Real Madrid’s early successes in the European Cup have passed into football folklore, but people remember Alfredo Di Stefano, Ferenc Puskas, Raymond Kopa and other fine individuals. The managers are rarely mentioned in despatches. The first to win the European Cup was José Villalonga Llorente, who was not the only the first but also the youngest ever to coach a champion club – just 36 and 184 days. He was succeeded by the Argentinian Luis Carniglia, the first non-European to manage a European Cup winner. Then came Miguel Muñoz, the first to play and manage a winning team in the competition. Muñoz is part of a select band who have achieved that feat. The others include: Giovanni Trapattoni, Johan Cruyff, Carlo Ancelotti, Frank Rijkaard and Pep Guardiola.

When Zinedine Zidane led Real Madrid to their hat-trick of triumphs between 2016 and 2018, he became the first coach to win three in a row. He was also the first French manager to win the competition. Albert Batteaux, Robert Herbin and Didier Deschamps had all tried before him.

Coaches from the other main countries seem to have more joy –  12 times the trophy has been won by an Italian manager, 10 times a Spaniard and eight times a German. English coaches have won the competition seven times, the first (1977) was Bob Paisley and the last (1984) being Joe Fagan of Liverpool, another relatively unknown figure who was promoted to run the first team via the fabled Anfield “Boot Room”.
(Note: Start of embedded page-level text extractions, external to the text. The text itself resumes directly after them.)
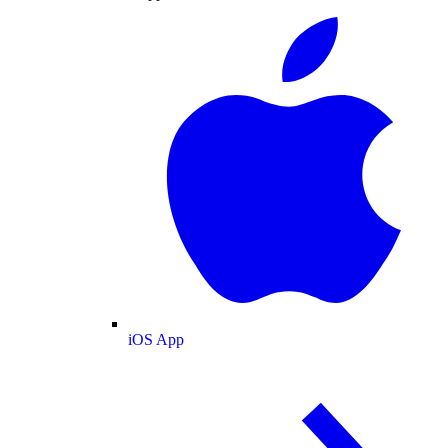
iOS App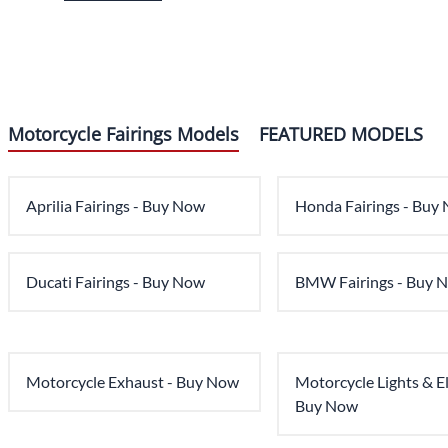
Motorcycle Fairings Models
FEATURED MODELS
Aprilia Fairings - Buy Now
Honda Fairings - Buy
Ducati Fairings - Buy Now
BMW Fairings - Buy 
Motorcycle Exhaust - Buy Now
Motorcycle Lights & Ele
Buy Now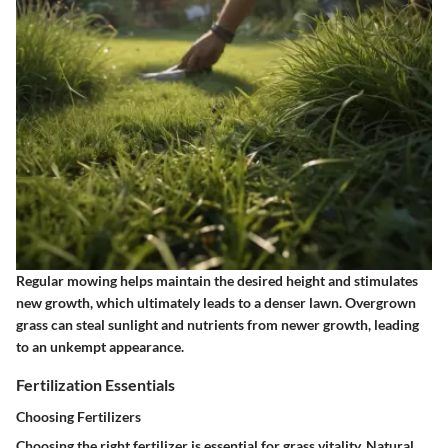
Regular mowing helps maintain the desired height and stimulates
new growth, which ultimately leads to a denser lawn. Overgrown
grass can steal sunlight and nutrients from newer growth, leading
to an unkempt appearance.
Fertilization Essentials
Choosing Fertilizers
Choosing the right fertilizer is essential for grass vitality. Natural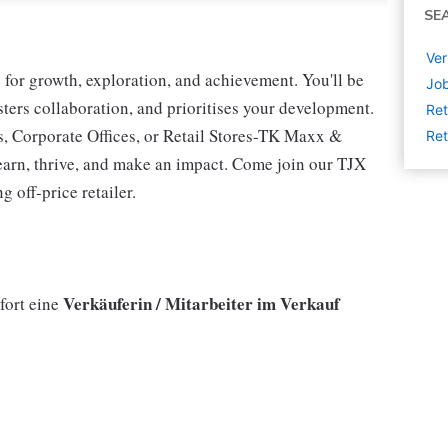
SE
Ver
for growth, exploration, and achievement. You'll be
Job
osters collaboration, and prioritises your development.
Ret
s, Corporate Offices, or Retail Stores-TK Maxx &
Ret
earn, thrive, and make an impact. Come join our TJX
 off-price retailer.
Verkäuferin / Mitarbeiter im Verkauf
fort eine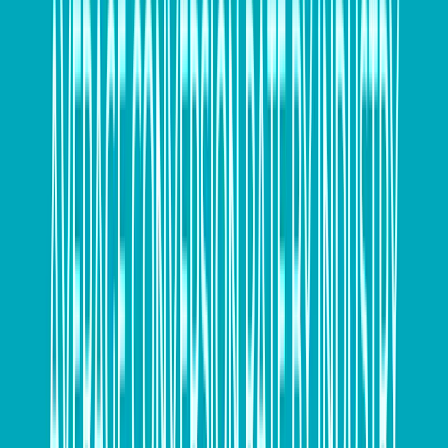
If you’re still chasing overdue invoices, your
accounting software can often take the hassle out of
chasing payments by sending online invoices or
automated reminders, so you get paid on time. If you
need more assistance with tricky late payers, now is
the time to consider writing them off; enlist some help
via your accountant, bookkeeper with this process.
Ensure your expenses are in order
Make sure your expenses are all accounted for with
copies of invoices, and it might be worth considering
which expenses can be prepaid before 30 June.
Complete your stocktake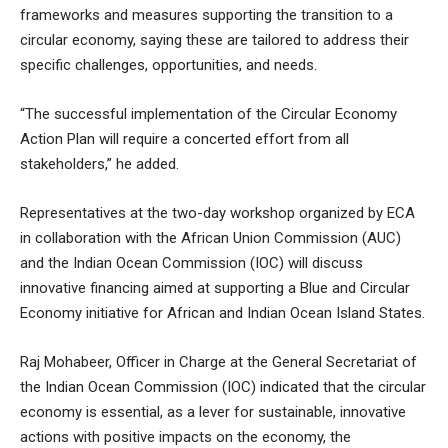
frameworks and measures supporting the transition to a
circular economy, saying these are tailored to address their
specific challenges, opportunities, and needs.
“The successful implementation of the Circular Economy
Action Plan will require a concerted effort from all
stakeholders,” he added.
Representatives at the two-day workshop organized by ECA
in collaboration with the African Union Commission (AUC)
and the Indian Ocean Commission (IOC) will discuss
innovative financing aimed at supporting a Blue and Circular
Economy initiative for African and Indian Ocean Island States.
Raj Mohabeer, Officer in Charge at the General Secretariat of
the Indian Ocean Commission (IOC) indicated that the circular
economy is essential, as a lever for sustainable, innovative
actions with positive impacts on the economy, the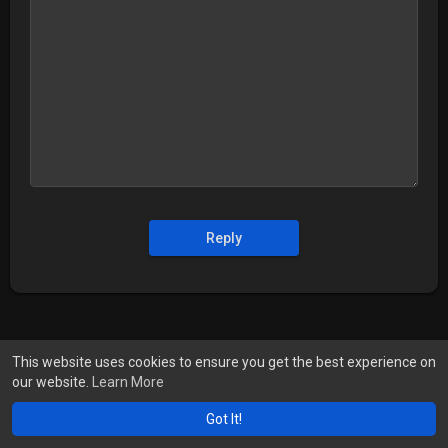
Reply
This website uses cookies to ensure you get the best experience on
our website.
Learn More
Got It!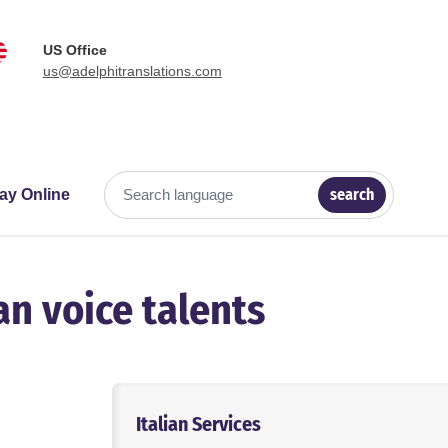
US Office
us@adelphitranslations.com
search
ay Online
Search language
an voice talents
Italian Services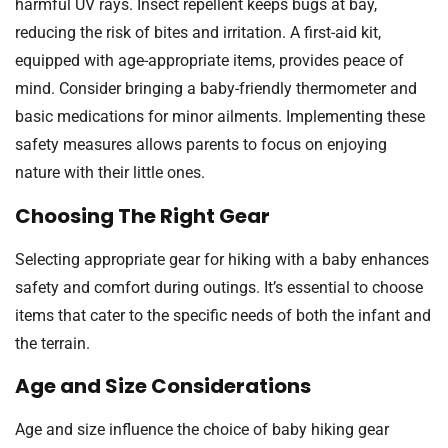
harmful UV rays. Insect repellent keeps bugs at bay,
reducing the risk of bites and irritation. A first-aid kit,
equipped with age-appropriate items, provides peace of
mind. Consider bringing a baby-friendly thermometer and
basic medications for minor ailments. Implementing these
safety measures allows parents to focus on enjoying
nature with their little ones.
Choosing The Right Gear
Selecting appropriate gear for hiking with a baby enhances
safety and comfort during outings. It’s essential to choose
items that cater to the specific needs of both the infant and
the terrain.
Age and Size Considerations
Age and size influence the choice of baby hiking gear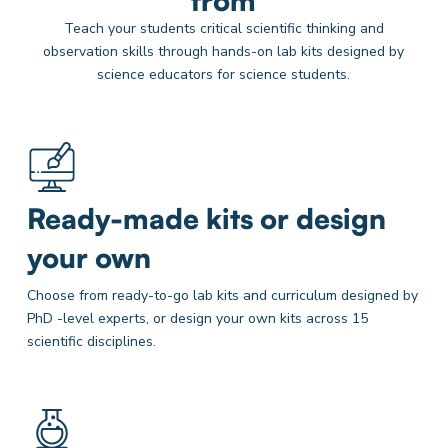
from
Teach your students critical scientific thinking and
observation skills through hands-on lab kits designed by
science educators for science students.
Ready-made kits or design
your own
Choose from ready-to-go lab kits and curriculum designed by
PhD -level experts, or design your own kits across 15
scientific disciplines.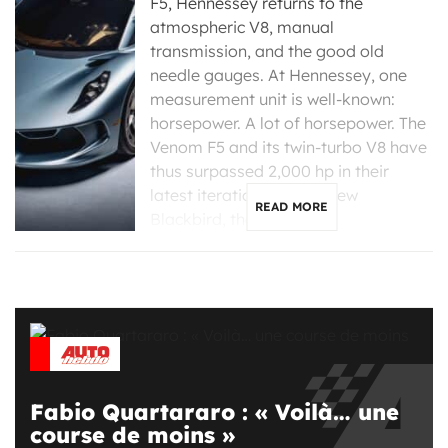
F5, Hennessey returns to the
atmospheric V8, manual
transmission, and the good old
needle gauges. At Hennessey, one
measurement unit is well-known:
horsepower. A lot of horsepower. The
Venom F5 and its twin-turbo V8 have
thus surpassed 2,000 hp in their
latest iterations. For its new
READ MORE
Blackbird, the Texas […]
Fabio Quartararo : « Voilà… une
course de moins »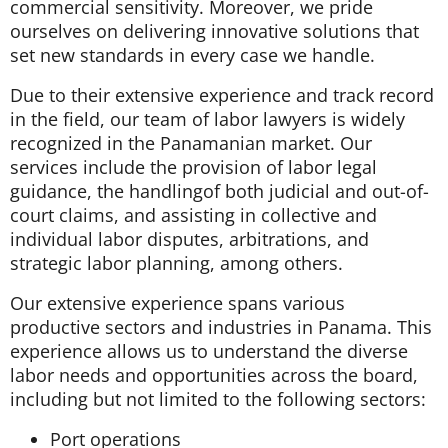
commercial sensitivity. Moreover, we pride
ourselves on delivering innovative solutions that
set new standards in every case we handle.
Due to their extensive experience and track record
in the field, our team of labor lawyers is widely
recognized in the Panamanian market. Our
services include the provision of labor legal
guidance, the handlingof both judicial and out-of-
court claims, and assisting in collective and
individual labor disputes, arbitrations, and
strategic labor planning, among others.
Our extensive experience spans various
productive sectors and industries in Panama. This
experience allows us to understand the diverse
labor needs and opportunities across the board,
including but not limited to the following sectors:
Port operations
One of the unlikely coaches from Italy was Roberto Di Matteo, who led Chelsea to victory on May 19, 2012. Di Matteo was never seen as more than a stop gap by Chelsea’s top management, although he was popular with the fans and won the FA Cup as well as the European Cup in his short spell in charge. It was ironic as the club had pursued a strategy of hiring marque managers such as Jose Mourinho, Luiz Felipe Scolari and Carlo Ancelotti and Di Matteo was something of an untried alternative. But he certainly delivered. It was no shock that within a few months of his – and Chelsea’s – greatest moment in the game, he was gone.

Germany’s European Cup winning coaches have all been well known characters, from Udo Lattek in 1974 to Jürgen Klopp in 2019. Of the five Germans, perhaps the least celebrated has been Ottmar Hitzfeld, who won the competition with Borussia Dortmund in 1997 and Bayern Munich in 2001. The German list, which is completed by Jupp Heynckes and Dettmar Cramer, is an impressive one.

It’s hard for a relatively unknown manager to win the competition today. Increasingly, the big names circulate the big clubs and they change jobs frequently. Therefore, the chances of a Barton or a Di Matteo emerging as manager of Europe’s number one club are extremely remote. Regardless of their CVs, their successes are part of the romance of the game.